The work mounting frame 16 is supported in the upper ends of the support frame 14 by means of a tilt shaft 52 which is disposed between and rotatably mounted in the upper ends of the support arms 24. To rotatably mount the tilt shaft 52 in the upper ends of the support arms, mounting pins 54 are provided which are passed through shaft holes 56 in the upper ends of the support arms. (See FIGS. 5 and 6). The mounting pins 54 have a shank portion 60 with a shoulder 62 at one end which engages the support arm 24 about the hole when the shank portion 60 of the mounting pin is inserted through the support arm hole 56 and into the receptacle 58 in the tilt shaft 52. To hold the mounting pins 54 in the receptable 58, transverse set screws 64 are passed transversely through each end of the tilt shaft 52 and when threadedly tightened to engage the inner ends of the shank portions 60.
To lock the tilt shaft 52 in a particular position, a semicircular ratchet gear 66 is mounted on one end of the tilt shaft 52 adjacent one of the support arms 24 and secured to the tilt shaft by screws 68. A lock pawl 70 is provided in a housing 72 mounted on the support arm 24 just below the ratchet gear 66. The lock pawl 70 has a compression spring 74 with its lower end disposed in a socket 76 mounted on the support arm. The spring 74 resiliently urges the lock pawl 70 against the teeth of ratchet gear 66 to lock the pawl in the gear teeth and prevent movement of the tilt shaft 52.
A pawl lever 78 is pivotally mounted in the pawl housing 72 at pivot 80 and has a pair of spaced parallel drive legs 82 and an actuating handle 84. The drive legs 82 have slots 86 which engage a pair of cam pins 88 which extend laterally from opposite sides of the lock pawl 70 and drive the pawl downward against the spring 74 when the actuating handle 84 is forced inwardly against the support arm 24. This removes the lock pawl 70 from the teeth of the ratchet gear 66 and permits rotational movement of the tilt shaft 52 about its generally horizontal axis.
To provide mounting means for a work board or tabletop, pivot plate assembly 90 is mounted in the middle of tilt shaft 52 (see FIG. 3). The pivot plate assembly 90 includes a work engaging plate 92 and a base plate 94. The base plate 94 is secured to the tilt shaft 52 and the work engaging plate 92 is mounted on the base plate 94 in sandwiched relationship and is movable rotatably with respect thereto. A center pin 96 provides an axis in the center of the plates perpendicular to their surfaces about which the work engaging plate rotates and is secured at its lower end in the tilt shaft 52. Peripheral lugs 98 are provided at quadrant positions about the periphery of the work engaging plate 92 and are secured to the base plate 94. The lugs 98 have an upstanding portion 100 that extends upwardly from the base plate 94 adjacent the periphery of the center plate 92 and a projecting lip 102 at the upper end which extends inwardly over the periphery of the work engaging plate and thereby holds the periphery of the work engaging plate on the base plate (see FIG. 4).
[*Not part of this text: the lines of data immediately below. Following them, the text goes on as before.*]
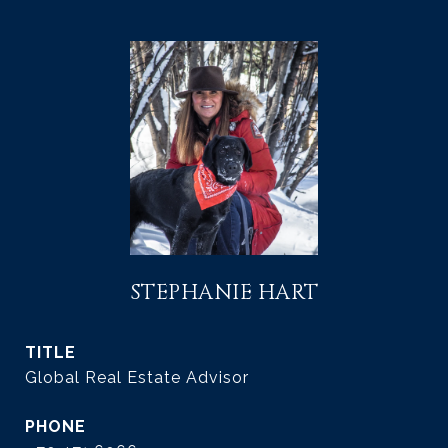
STEPHANIE HART
TITLE
Global Real Estate Advisor
PHONE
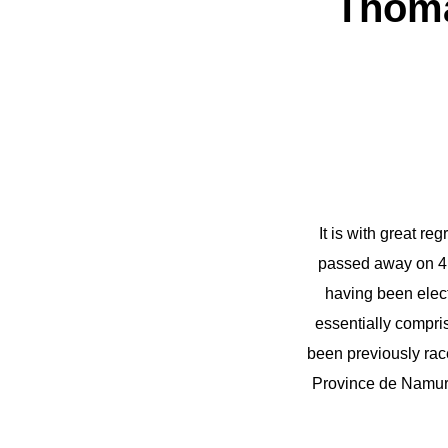
Thoma
It is with great 
passed away on 4 
having been elect
essentially compri
been previously rac
Province de Namur i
A plate clamp 104 replaces one of the peripheral lugs 98 to provide means to clamp the lug down on the periphery of the work engaging plate 92 and thereby lock the work engaging plate 92 against rotation with respect to the base plate 94. As best shown in FIG. 4, the plate clamp 104 consists of a clamp shaft 106 which is journaled in the base plate and has a threaded upper end 108 that threadedly engages a tapped hole 110 in the lip 102 of the associated lug. The threads have a large pitch to provide substantial axial movement for each rotation of the clamp shaft. At the lower end of the clamp shaft 106, a clamp handle 112 is mounted that extends radially outward from the clamp shaft and is adapted to permit manual rotation of the clamp shaft to thread it in threaded hold 110 of the lip 102. As the clamp shaft 106 is rotated, the threads draw the lip 102 downward to clamp the work engaging plate 92, or move it upwardly to release the work engaging plate 92 for rotation with respect to the base plate 94. The lip 102 is anchored by a hold pin 126 in the base plate 94 which passes through an opening at the mounted end of the lip. The opening is larger than the shank of the pin 126 to permit wobbling movement of the lip, and the pin has a head 128 to hold the lip on the shank.
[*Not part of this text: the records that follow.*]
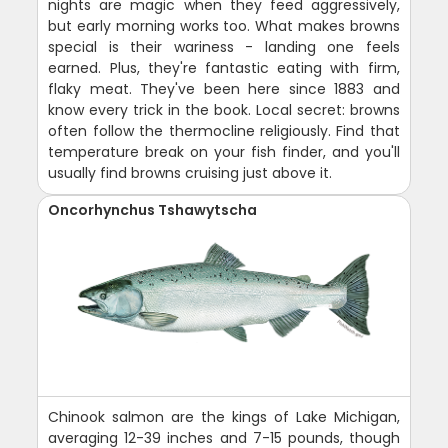
nights are magic when they feed aggressively,
but early morning works too. What makes browns
special is their wariness - landing one feels
earned. Plus, they're fantastic eating with firm,
flaky meat. They've been here since 1883 and
know every trick in the book. Local secret: browns
often follow the thermocline religiously. Find that
temperature break on your fish finder, and you'll
usually find browns cruising just above it.
Oncorhynchus Tshawytscha
Chinook salmon are the kings of Lake Michigan,
averaging 12-39 inches and 7-15 pounds, though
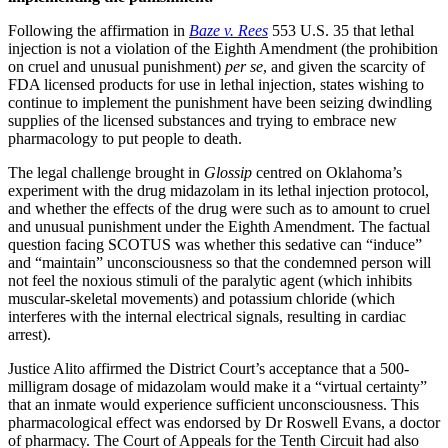
Following the affirmation in
Baze v. Rees
553 U.S. 35 that lethal
injection is not a violation of the Eighth Amendment (the prohibition
on cruel and unusual punishment)
per se
, and given the scarcity of
FDA licensed products for use in lethal injection, states wishing to
continue to implement the punishment have been seizing dwindling
supplies of the licensed substances and trying to embrace new
pharmacology to put people to death.
The legal challenge brought in
Glossip
centred on Oklahoma’s
experiment with the drug midazolam in its lethal injection protocol,
and whether the effects of the drug were such as to amount to cruel
and unusual punishment under the Eighth Amendment. The factual
question facing SCOTUS was whether this sedative can “induce”
and “maintain” unconsciousness so that the condemned person will
not feel the noxious stimuli of the paralytic agent (which inhibits
muscular-skeletal movements) and potassium chloride (which
interferes with the internal electrical signals, resulting in cardiac
arrest).
Justice Alito affirmed the District Court’s acceptance that a 500-
milligram dosage of midazolam would make it a “virtual certainty”
that an inmate would experience sufficient unconsciousness. This
pharmacological effect was endorsed by Dr Roswell Evans, a doctor
of pharmacy. The Court of Appeals for the Tenth Circuit had also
To secure a working surface or table top 113 to the work engaging plate 92, I provide a mounting frame 114 with six mounting arms 116 telescopically supported in the frame. The mounting frame 114 has attachment plates 115 which are screw attached to the bottom surface of a table top 117 that can serve either as a working surface and as a support surface for other working surfaces. The arms 116 are utilized to hold larger working surfaces such as larger work boards, frames or canvas on the table top 117 as best illustrated in FIG. 11. Work forms smaller than the table top 117 can be held on the table top by c-clamps or other known devices.
One pair of the arms 116 extend away from the normal user's position at the table to engage the top edge of a working board, and another pair extend laterally with respect to the others to engage opposite sides of a working board or frame, and a pair of bottom arms 116 extend toward the normal user's position to engage and support the bottom edge of the working board. The mounting arms 116 are telescopically adjustable with respect to the mounting arm frame 114 so that they can be arranged to accommodate work surfaces of different sizes and configurations and have transversely projecting fingers 118 at their outer ends which engage the edges of the work board or frame and clamp it to the work engaging plate 92. A manually operable toggle lever 120 is mounted on each of the mounting arms 116, except the bottom arms, and interconnects with the mounting arm frame 114 (see FIG. 7). The toggle lever 120 is urged into a lock position by a spring 122, which urging can be overcome manually to permit sliding movement of the mounting arms 116 in the mounting arm frame 114, (see FIG. 11).
The bottom arms 116 are held in the mounting frame 114 by means of a plurality as longitudinally spaced holes 119 which are engaged by a lock pin 121 mounted in the lower ends of the frame 114. The lock pins 121 have shank portions which project into the holes 119 and thread shoulders 123 near their heads 125 which secure them in place (see FIGS. 3 and 9).
When an extension of the bottom arms of substantial length is unnecessary because the working surface to be mounted on the table top 117 is either closer to the same size, or smaller than the table top, then the fingers 118 on the bottom arms can either be placed next to the bottom edge of the table top 117 or stored beneath the table top. To provide means for holding the bottom arms 116 in stored position with the fingers 118 beneath the table top stow holes 124 are provided adjacent the fingers 118 at right angles to the holes 119. This permits the arms 116 to be rotated ninety degrees and secured by the lock pins 121 when they are stored. A magnetic holder 128 is provided on the underside of the table top 117 to secure the fingers 118 of the base clamps to the table top when they are not in use.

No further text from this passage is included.